In US and Israel strikes, death of Iran’s leader — and the unleashing of new ghosts
Over the weekend, the US and Israel launched a sweeping joint military operation — codenamed “Operation Epic Fury” by Washington and “Roaring Lion” by Tel Aviv — striking targets across Tehran, Isfahan, Qom, Karaj, and several other Iranian cities. Iran has confirmed that its Supreme Leader, Ayatollah Ali Khamenei, has been killed. The attacks came barely two days after US-Iran nuclear negotiations in Geneva, mediated by Oman, that had seemed on the verge of a breakthrough. In retrospect, these talks seem to be a cover for the mobilisation of military power around Iran. Statements from President Donald Trump and Prime Minister Benjamin Netanyahu made clear that the goal was not a diplomatic settlement of the nuclear dispute but the overthrow of the Islamic Republic. Regime change in Tehran — long discussed in Washington and Tel Aviv — gained renewed intensity after the anti-regime protests that swept Iran at the turn of the year. Although Trump had promised the protestors that “help was on the way”, he had refrained from intervention then.
The latest attacks signal a decisive shift. The combination of aerial strikes and internal sabotage targeted the system’s core pillars. Eighty-six-year-old Khamenei has dominated the Islamic Republic’s hierarchy — first as president from 1981 and, since 1989, as the successor to Ayatollah Ruhollah Khomeini. He steered the regime through multiple crises, relying on repression internally and activist policies across the region. Few tears will be shed for Khamenei but his killing does not automatically mean the fall of the regime. The Islamic Republic is deeply entrenched. Historical experience shows that regime change is far simpler to declare than to achieve. US interventions in Afghanistan, Iraq, and Libya were disastrous, and offer little confidence that a rapid or orderly transition in Iran can be engineered from the outside.
The entire region, with America’s Gulf allies also under Iranian missile attack, is at a perilous moment.

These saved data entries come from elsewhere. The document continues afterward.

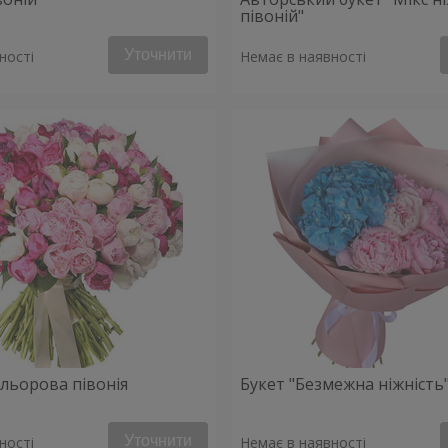
півоній"
Уточнити
ності
Немає в наявності
ольорова півонія
Букет "Безмежна ніжність
Уточнити
ності
Немає в наявності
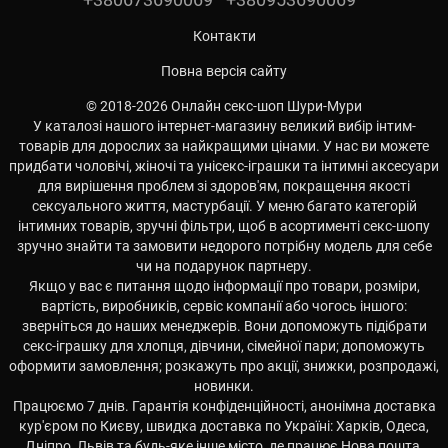
Контакти
Повна версія сайту
© 2018-2026 Онлайн секс-шоп Шури-Мури
У каталозі нашого інтернет-магазину великий вибір інтим-
товарів для дорослих за найкращими цінами. У нас ви можете
придбати чоловічі, жіночі та унісекс-іграшки та інтимні аксесуари
для вирішення проблем зі здоров'ям, покращення якості
сексуального життя, мастурбації. У меню багато категорій
інтимних товарів, зручні фільтри, щоб в асортименті секс-шопу
зручно знайти та замовити недорого потрібну модель для себе
чи на подарунок партнеру.
Якщо у вас є питання щодо інформації про товари, розміри,
вартість, виробників, сервіс компанії або чогось іншого:
зверніться до наших менеджерів. Вони допоможуть підібрати
секс-іграшку для хлопця, дівчини, сімейної пари; допоможуть
оформити замовлення; розкажуть про акції, знижки, розпродажі,
новинки.
Працюємо 7 днів. Гарантія конфіденційності, анонімна доставка
кур'єром по Києву, швидка доставка по Україні: Харків, Одеса,
Дніпро, Львів та будь-яке інше місто, де працює Нова пошта.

Much will depend on developments within Iran — whether large numbers take to the streets, whether elements of the establishment defect, and whether a viable alternative leadership emerges, either from within the current system or among exiles such as Reza Pahlavi, son of the deposed Shah. Failure to produce a coherent successor authority could open the door to prolonged strife or even fragmentation along ethnic lines. For India, the implications are immediate and serious: The safety of nearly 10 million members of the diaspora, potential disruption of air links, and the possibility of a sharp spike in oil prices. For now, Delhi, which has good ties with most of the Gulf countries under attack today, can only watch closely. India’s foreign-policy establishment must urgently reflect on the long-term consequences. Just as the violent birth of the Islamic Republic in 1979 transformed India’s regional environment, its potential collapse could be equally consequential. Trump and Netanyahu have wielded a sledgehammer. Do they have the patience — or inclination — for repair that has to follow the shattering? The evidence from Gaza and Ukraine is dispiriting.